At the client, every TransportObject received is forwarded to a state machine, which is then (depending on the type of the TransportObject) consumed by an EmitListener asynchronously. A thread pool is used, utilising multi-core and multi-processor systems. However this process is still computationally intensive, so a high-end system is needed to be able to analyse complex applications.

This section outlines the package structure of Magnum PI.

The module MagnumApp bundles the service and the hook.

• at.tugraz.iaik.magnum (Mostly) shared code of service and hook

  • conf Constants, configuration data structures, management of SharedPreferences
  • util JavaNameHelper class to generate unique strings from method definitions

• at.tugraz.iaik.magnum.data Common data structures used by service, hook and client to exchange information

  • cmd Command Data Structures
  • transport TransportObject Data Structures

• at.tugraz.iaik.magnum.app Magnum service, splash screen, Toast messages

  • cmd Processing of incoming commands from the client
  • ipc Code for communicating with the hook: service-side bridge, supervisor, reader and writer
  • net Code for communication with the client: PC-Comm, supervisor, reader and writer

• at.tugraz.iaik.magnum.hook Magnum hook and utility classes used by the hook

  • cmd Processing of incoming commands from the service
  • data Static black-/whitelist, registry containing session settings such as dynamic black-/whitelisting and triggers
  • ipc Code for communication with the service: hook-side bridge, supervisor, reader and writer

The module JavaClient contains the graphical client used for application analysis.
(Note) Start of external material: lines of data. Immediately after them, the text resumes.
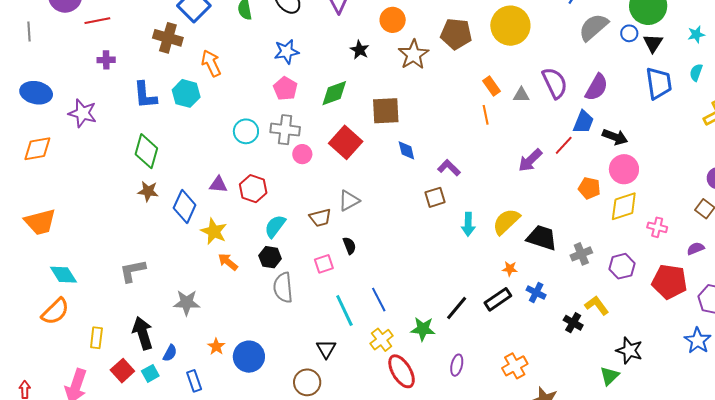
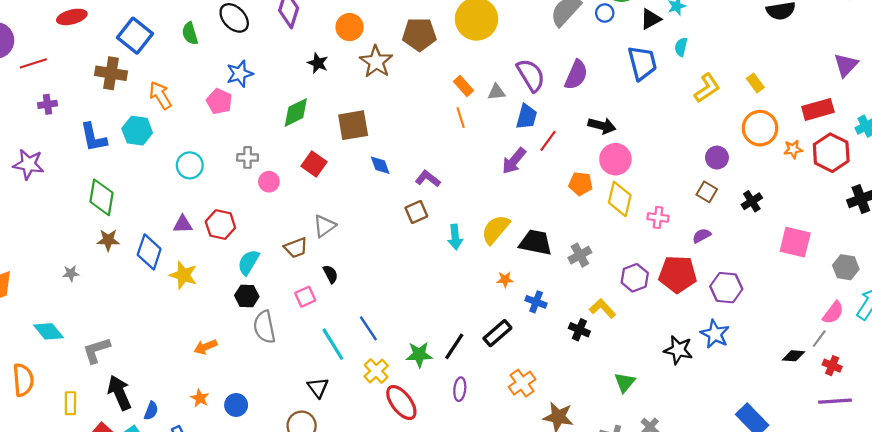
black triangle: (653, 43) -> (651, 19), moved, turned 35
pink pentagon: (285, 89) -> (219, 101), moved
blue trapezoid: (583, 122) -> (527, 117), moved
gray cross: (285, 130) -> (248, 157), size x0.7
cyan circle: (246, 131) -> (190, 165), moved
red square: (346, 142) -> (314, 164), size x0.7
yellow diamond: (624, 206) -> (620, 199), turned -52
orange arrow: (228, 262) -> (205, 347), moved, turned -55
purple hexagon: (622, 266) -> (635, 278), moved
gray L-shape: (133, 271) -> (96, 350), moved
cyan diamond: (63, 275) -> (48, 331), moved
black rectangle: (498, 299) -> (497, 333), moved
gray star: (187, 303) -> (71, 273), moved, size x0.6
black line: (457, 308) -> (454, 346), moved
orange semicircle: (55, 311) -> (23, 380), turned -44
black star: (629, 350) -> (678, 350), moved
blue circle: (249, 357) -> (236, 405), size x0.7

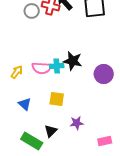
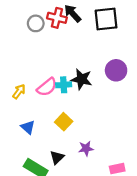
pink semicircle: (42, 68) -> (47, 87), turned -42
purple circle: (104, 74) -> (116, 70), moved
yellow square: (57, 99) -> (64, 122), turned 35

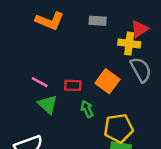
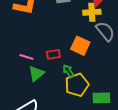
green triangle: (48, 104) -> (36, 73), turned 48
yellow pentagon: (119, 128) -> (77, 85), moved

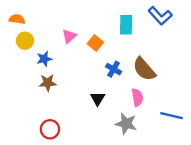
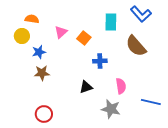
orange semicircle: (17, 19) -> (32, 19), moved
blue cross: (114, 69) -> (100, 61), turned -32
brown semicircle: (144, 69) -> (136, 46), moved
black triangle: (98, 99) -> (86, 87), turned 40

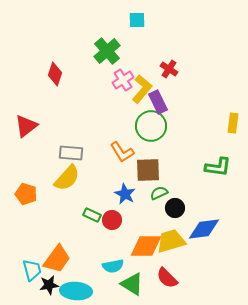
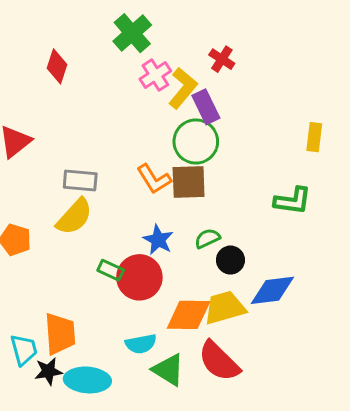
brown square: (148, 170) -> (189, 182), moved
red circle: (112, 220) -> (139, 277), size x1.6
orange trapezoid: (57, 259) -> (60, 334), turned -40
red semicircle: (167, 278) -> (219, 361), size x1.4

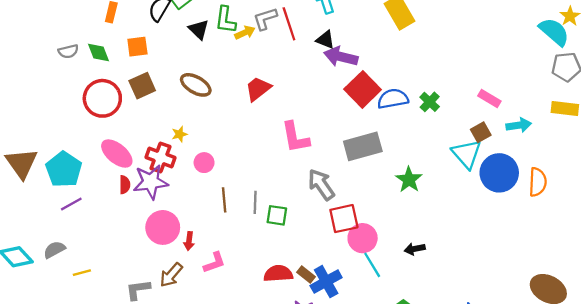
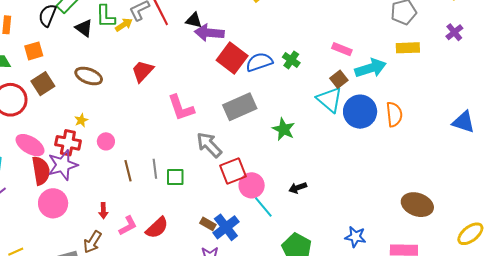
cyan arrow: (519, 125) -> (371, 68), size x1.4
red semicircle: (125, 185) -> (41, 171), size x1.8
pink circle: (163, 227) -> (53, 203), moved
red semicircle: (278, 274) -> (157, 228), moved, turned 150

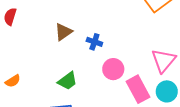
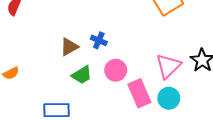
brown triangle: (63, 32) -> (69, 47), moved
green trapezoid: (68, 81) -> (82, 75), moved

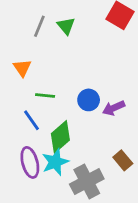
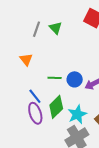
green line: (45, 95) -> (55, 78), moved
purple ellipse: (30, 162) -> (35, 113), moved
cyan star: (55, 162) -> (77, 114), moved

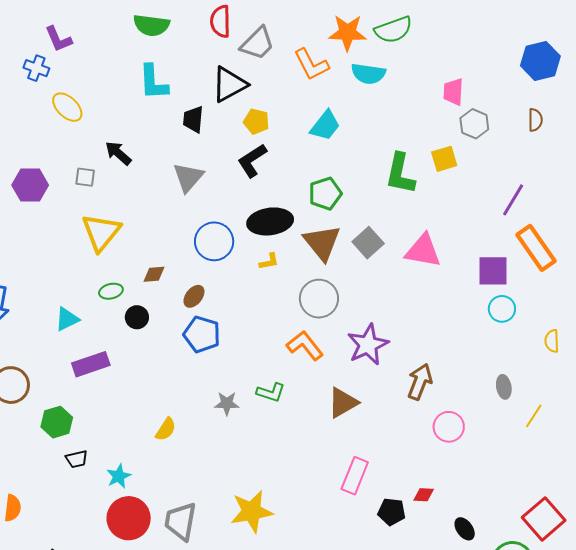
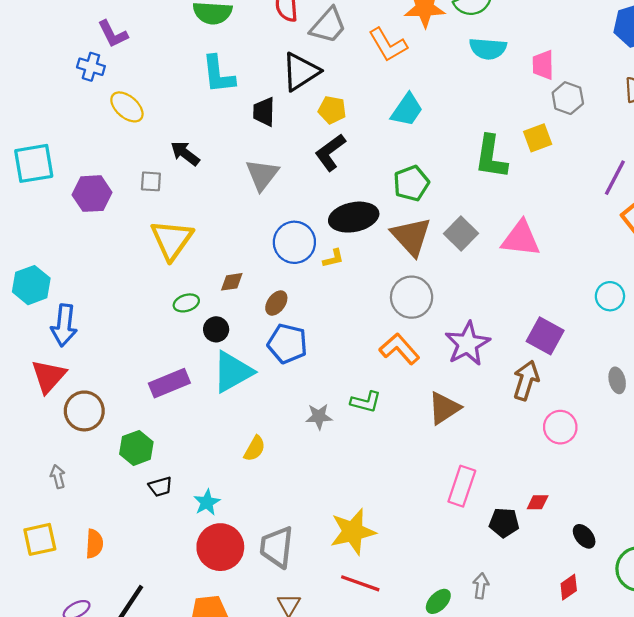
cyan semicircle: (368, 74) -> (488, 49), moved
yellow L-shape: (269, 261) -> (333, 258), moved
purple square: (493, 271) -> (545, 336), moved, turned 32
cyan triangle: (67, 319) -> (233, 372), moved, size x1.6

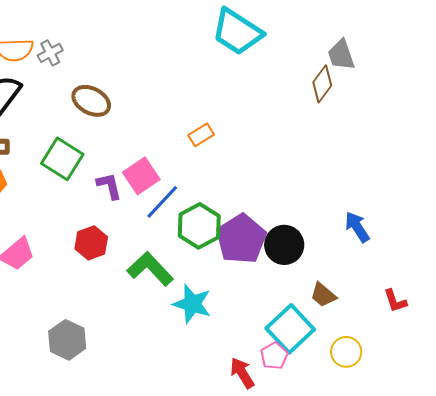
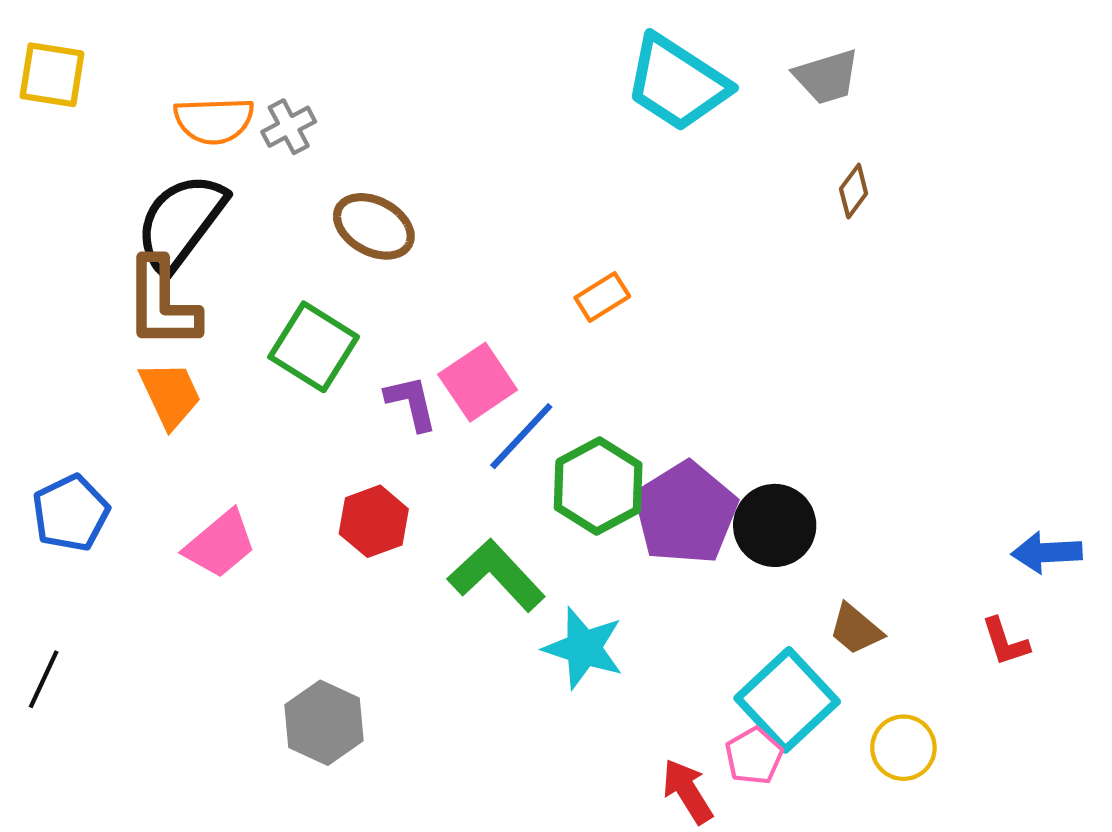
gray trapezoid: (341, 55) -> (827, 77), moved, turned -88
brown diamond: (322, 84) -> (854, 191), size x0.7
blue arrow: (357, 227) -> (1047, 552), moved, turned -60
• at.tugraz.iaik.magnum.client Main client codebase

  • gui All GUI related code, main application window, GUI constants

    • utils Simple table models, utility class managing the state of the client's internal windows
    • widgets Custom Swing components such as custom internal windows, clearable text fields, text fields supporting a command history
      • trace Graphical invocation trace component
      • tree Code responsible for rendering the class tree component

  • net Networking code to establish a connection to the Magnum service and read ADB LogCat output; message-receiving state machine handling incoming TransportObjects

  • util Various client utility classes, dependency injection, generation of humanly readable strings from method invocations, parsing of XML black-/whitelists

    • datatypes Utility data types: SortedList, RingBuffer, DBInvocation, BlackWhiteListContainer

• at.tugraz.iaik.magnum.dataprocessing Code to do the actual processing of incoming TransportObjects

• at.tugraz.iaik.magnum.model Data structures modelling the class hierarchy, methods and invocations received

This section covers other tools for dynamic application analysis on Android.

TantDroid implements taint-tracking on Android by means of a modified version of Android. The primary goal is to check for leakage of sensitive information.
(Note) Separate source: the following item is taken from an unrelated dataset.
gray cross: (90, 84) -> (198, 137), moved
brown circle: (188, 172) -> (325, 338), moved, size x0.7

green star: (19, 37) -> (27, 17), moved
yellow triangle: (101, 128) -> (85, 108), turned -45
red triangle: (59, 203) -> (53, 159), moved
frameworks_base libcore This extension by Michael Rodler provides a modified TanitDroid source that tracks information entered into password fields ('passwords'). Additional sinks are also provided. This combination yields information about how passwords are used, making it particularly useful to analyse passwords safes

##DroidBox DroidBox was one of the first dynamic application analysis tools avaiable on Android. It utilises TaintDroid and analyses a predefined set of operations.

###APIMonitor/ApkIL These tools allow for instrumenting .apk files. This can be used to log method calls.

Utilising Cydia Substrate it works similar to Magnum PI, though only a subset of api calls are hooked. The results are stored in an Elasticsearch database for offline analysis.